Exercise material →
[Start of Attachment]
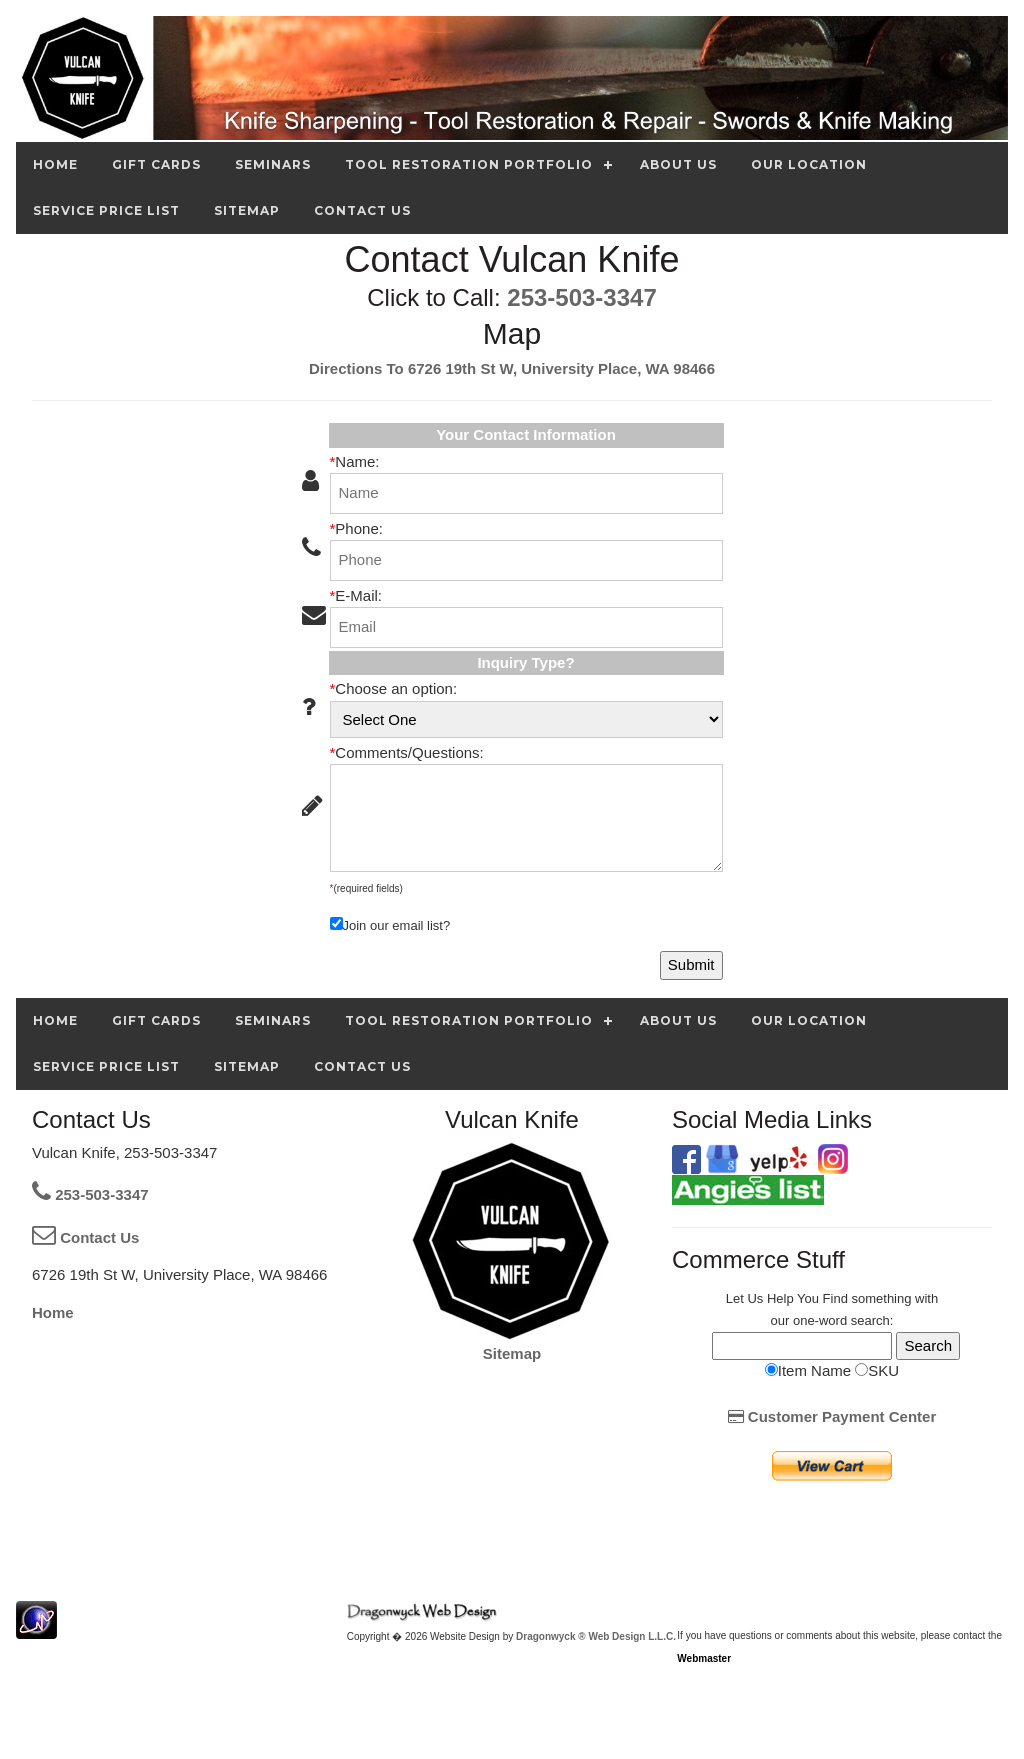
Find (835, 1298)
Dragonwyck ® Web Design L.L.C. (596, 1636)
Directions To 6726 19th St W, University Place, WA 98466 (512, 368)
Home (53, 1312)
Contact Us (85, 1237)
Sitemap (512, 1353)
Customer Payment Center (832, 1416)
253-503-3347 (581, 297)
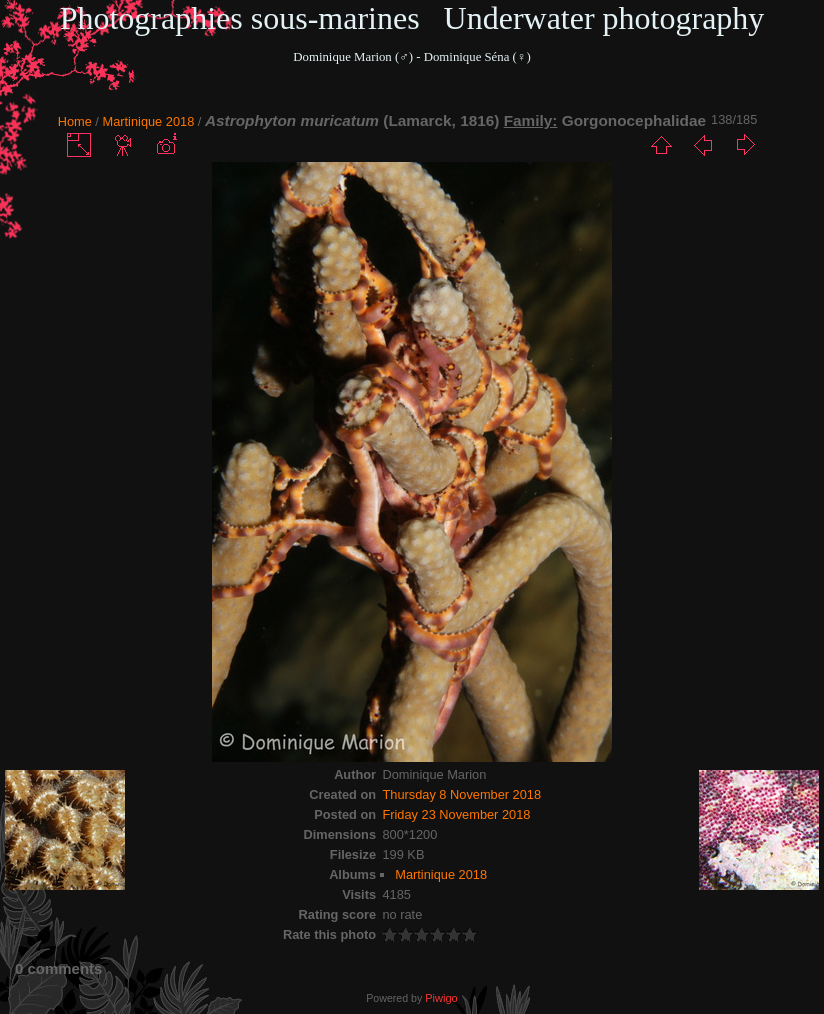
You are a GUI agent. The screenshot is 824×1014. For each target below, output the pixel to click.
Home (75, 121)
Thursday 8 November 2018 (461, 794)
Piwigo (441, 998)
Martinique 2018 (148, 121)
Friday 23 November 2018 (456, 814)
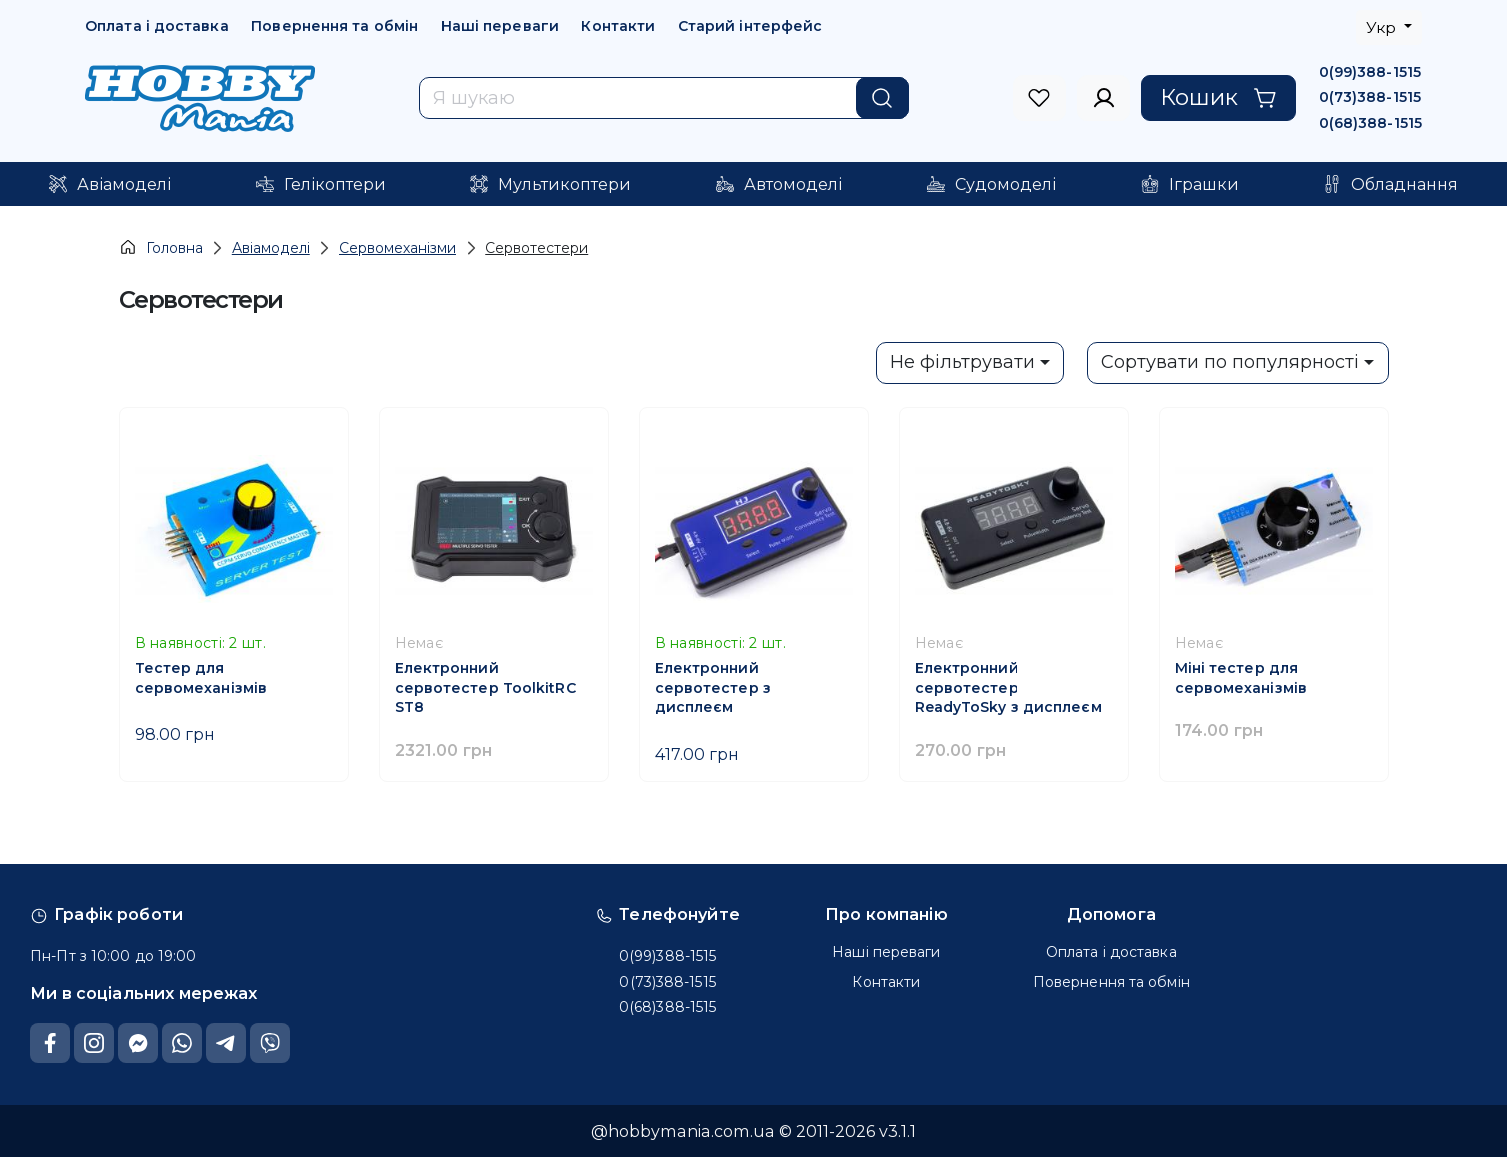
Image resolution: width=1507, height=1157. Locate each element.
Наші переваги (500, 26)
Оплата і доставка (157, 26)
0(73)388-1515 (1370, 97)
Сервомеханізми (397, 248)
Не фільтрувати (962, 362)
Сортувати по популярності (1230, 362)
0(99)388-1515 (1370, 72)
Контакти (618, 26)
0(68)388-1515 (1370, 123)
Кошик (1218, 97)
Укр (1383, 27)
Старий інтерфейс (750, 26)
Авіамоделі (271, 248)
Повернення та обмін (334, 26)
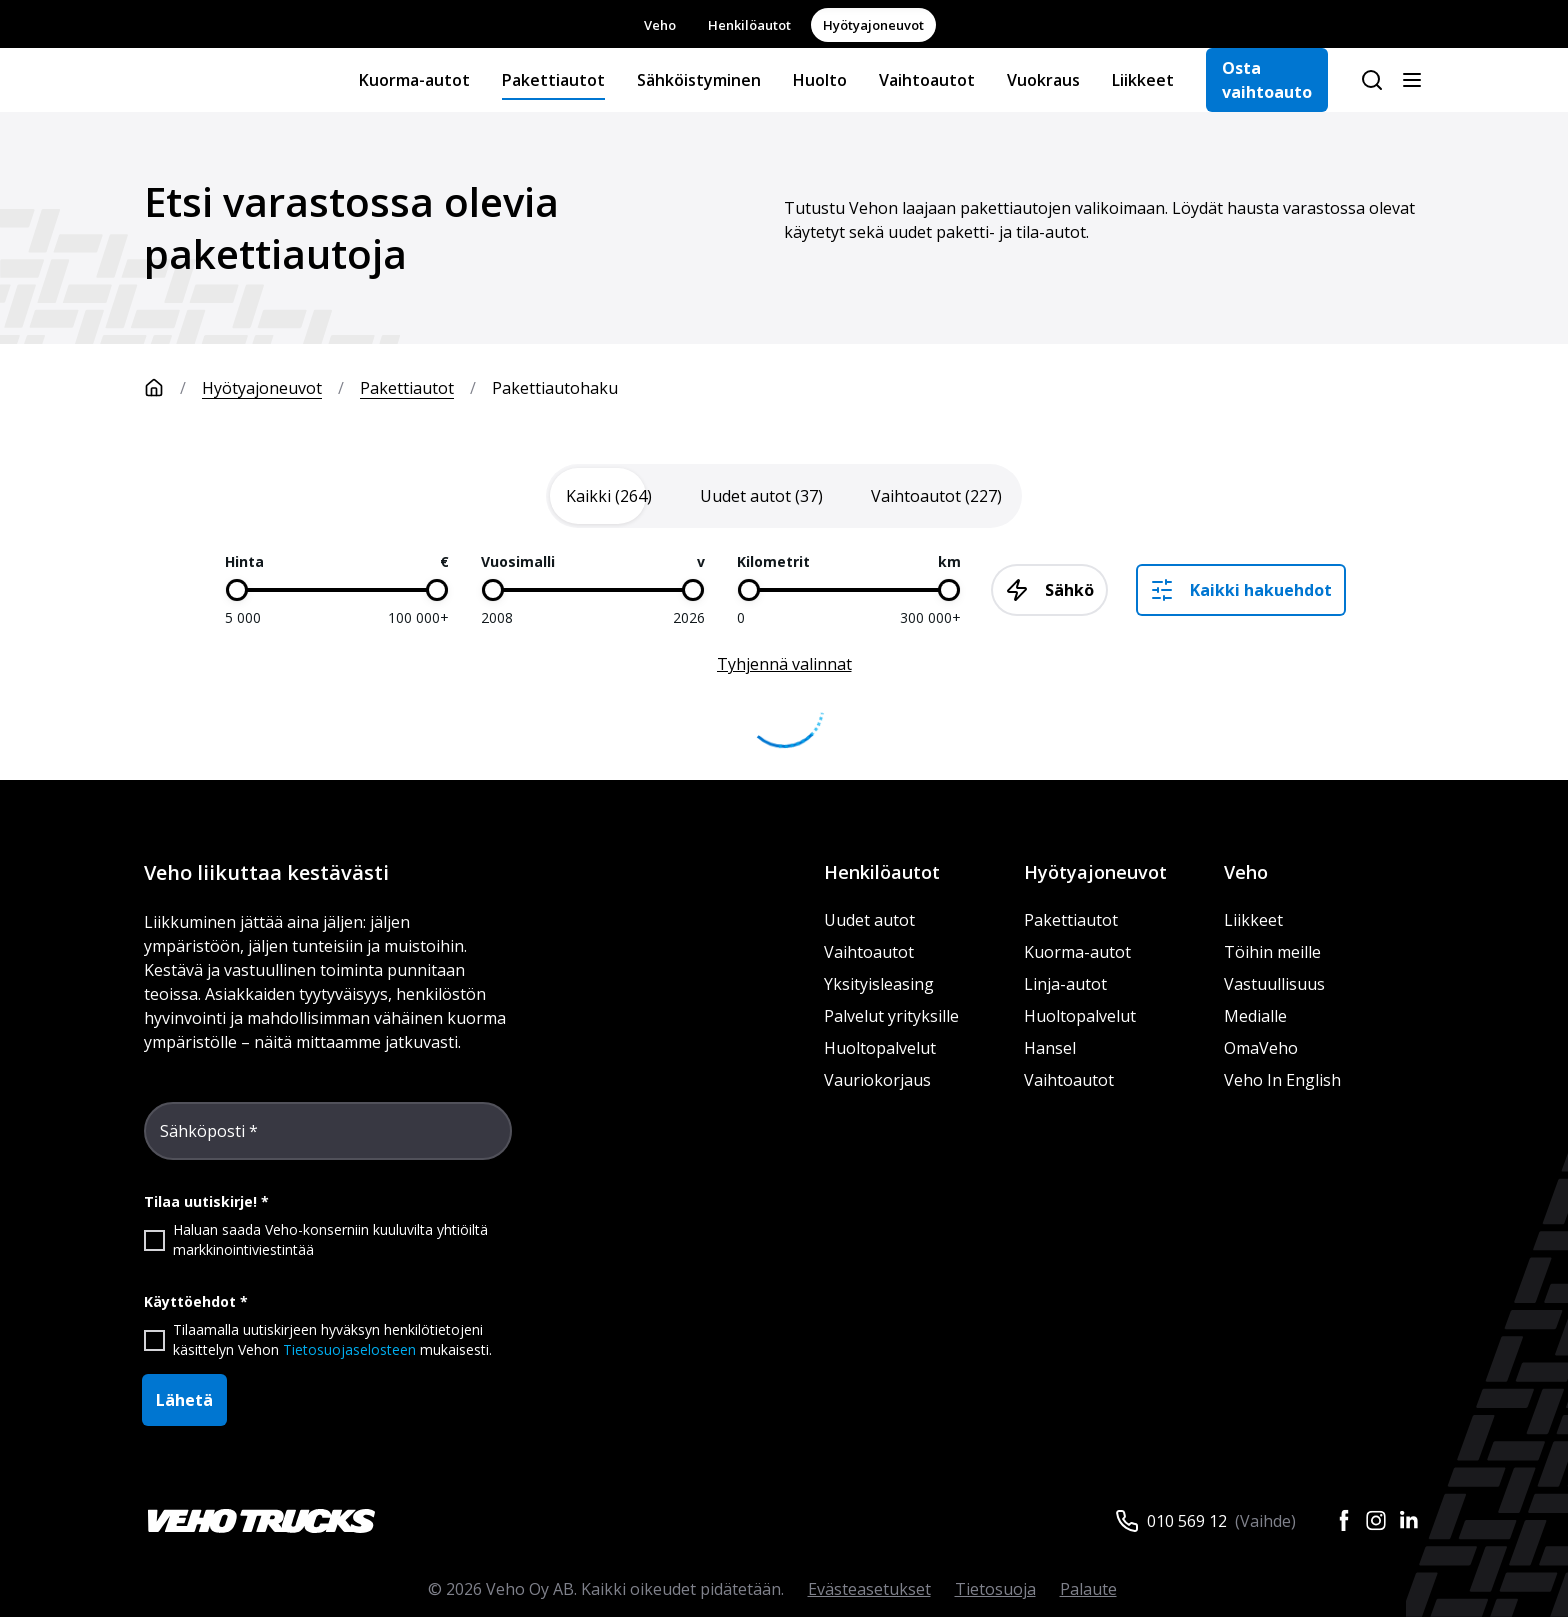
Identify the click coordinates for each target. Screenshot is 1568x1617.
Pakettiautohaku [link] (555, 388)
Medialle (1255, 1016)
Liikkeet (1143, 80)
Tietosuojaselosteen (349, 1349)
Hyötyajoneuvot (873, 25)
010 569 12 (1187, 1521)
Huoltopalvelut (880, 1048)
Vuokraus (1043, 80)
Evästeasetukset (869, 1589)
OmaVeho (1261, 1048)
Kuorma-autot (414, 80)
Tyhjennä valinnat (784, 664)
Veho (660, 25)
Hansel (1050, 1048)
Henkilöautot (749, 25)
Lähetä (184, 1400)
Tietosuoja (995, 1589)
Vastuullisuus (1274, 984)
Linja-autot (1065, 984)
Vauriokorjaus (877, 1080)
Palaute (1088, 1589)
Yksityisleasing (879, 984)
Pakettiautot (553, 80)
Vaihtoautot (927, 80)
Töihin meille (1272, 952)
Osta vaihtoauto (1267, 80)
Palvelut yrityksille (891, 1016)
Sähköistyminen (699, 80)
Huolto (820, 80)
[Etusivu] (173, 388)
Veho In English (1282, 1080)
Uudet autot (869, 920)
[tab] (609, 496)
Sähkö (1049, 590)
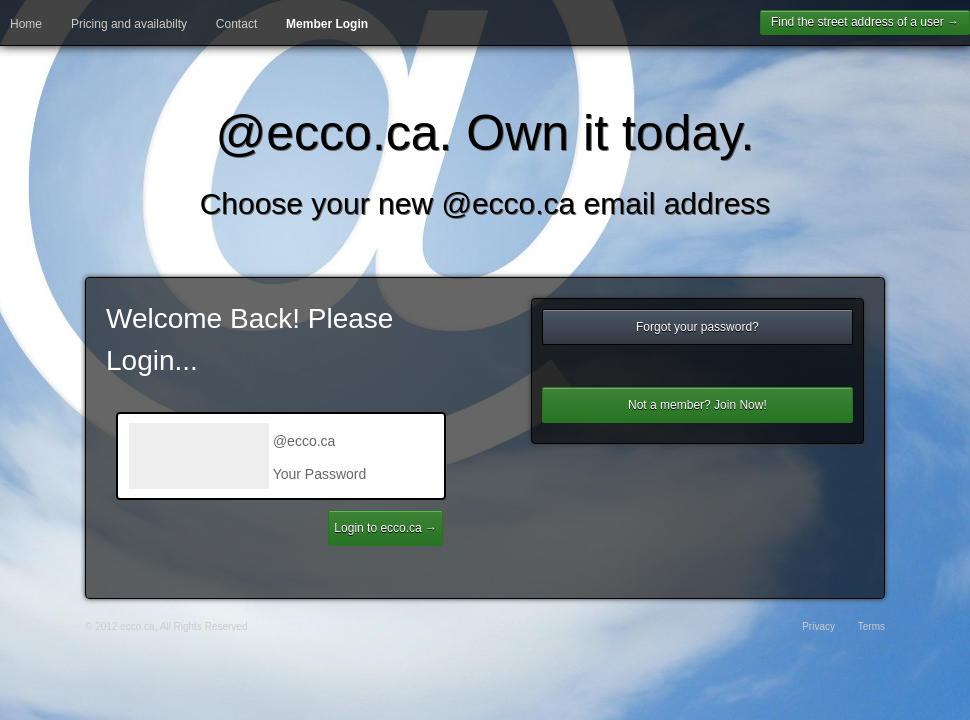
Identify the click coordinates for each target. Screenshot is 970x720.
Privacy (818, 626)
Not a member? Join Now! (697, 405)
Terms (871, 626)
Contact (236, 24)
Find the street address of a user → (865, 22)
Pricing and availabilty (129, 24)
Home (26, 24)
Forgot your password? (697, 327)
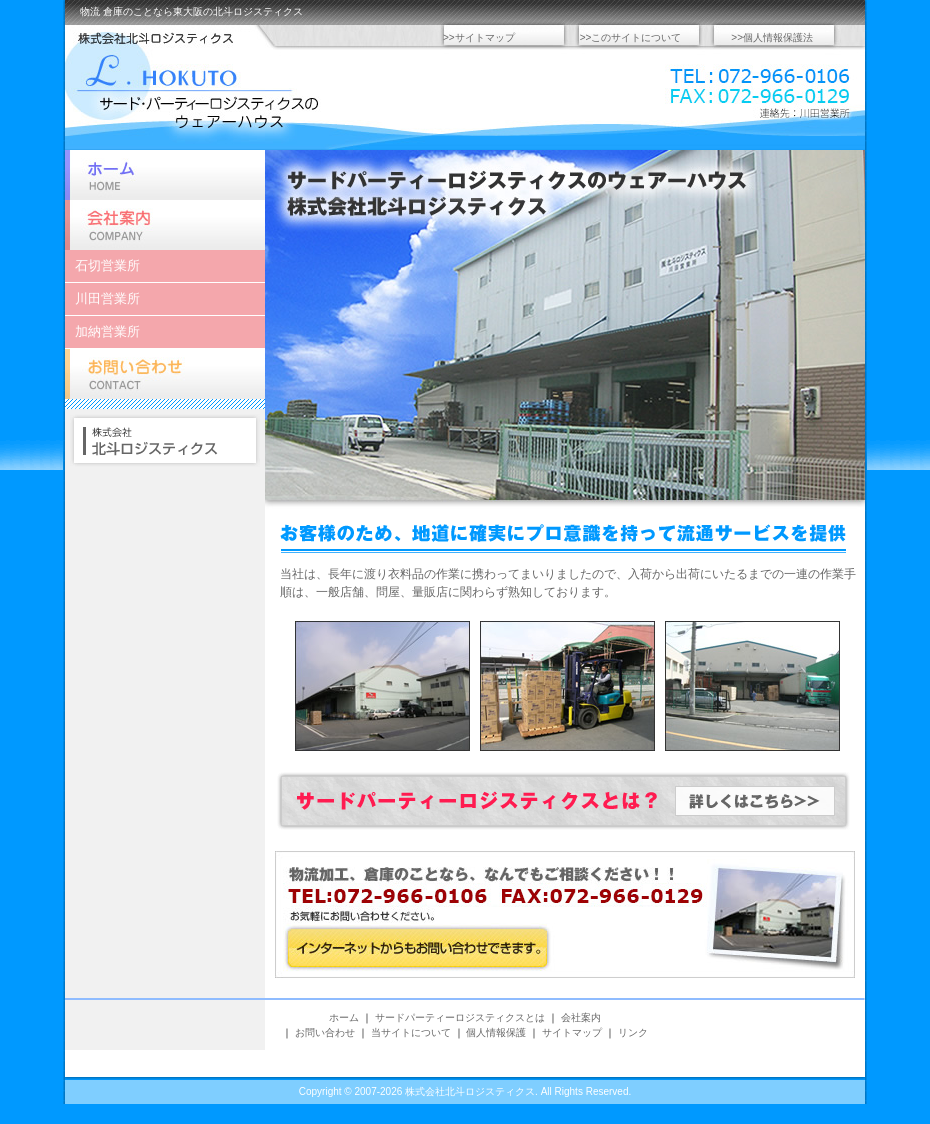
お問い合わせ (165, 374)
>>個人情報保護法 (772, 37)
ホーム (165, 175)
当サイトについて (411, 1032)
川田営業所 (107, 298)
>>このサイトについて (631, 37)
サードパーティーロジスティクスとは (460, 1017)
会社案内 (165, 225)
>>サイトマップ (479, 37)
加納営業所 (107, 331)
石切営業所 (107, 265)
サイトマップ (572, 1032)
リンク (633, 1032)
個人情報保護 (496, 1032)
[End of Attachment]
Your assignment → Reproduce every line of the listing above in which the string "each" appears.

The completed task →
You are a GUI agent. The screenshot is 824×1014. For each target below, output the pixel to click.
Image resolution: width=1507, height=1157. Locate each element.
Identify the click coordinates for each target. Screenshot is 1568x1617.
Identify the click coordinates for each target. Screenshot is 970x720.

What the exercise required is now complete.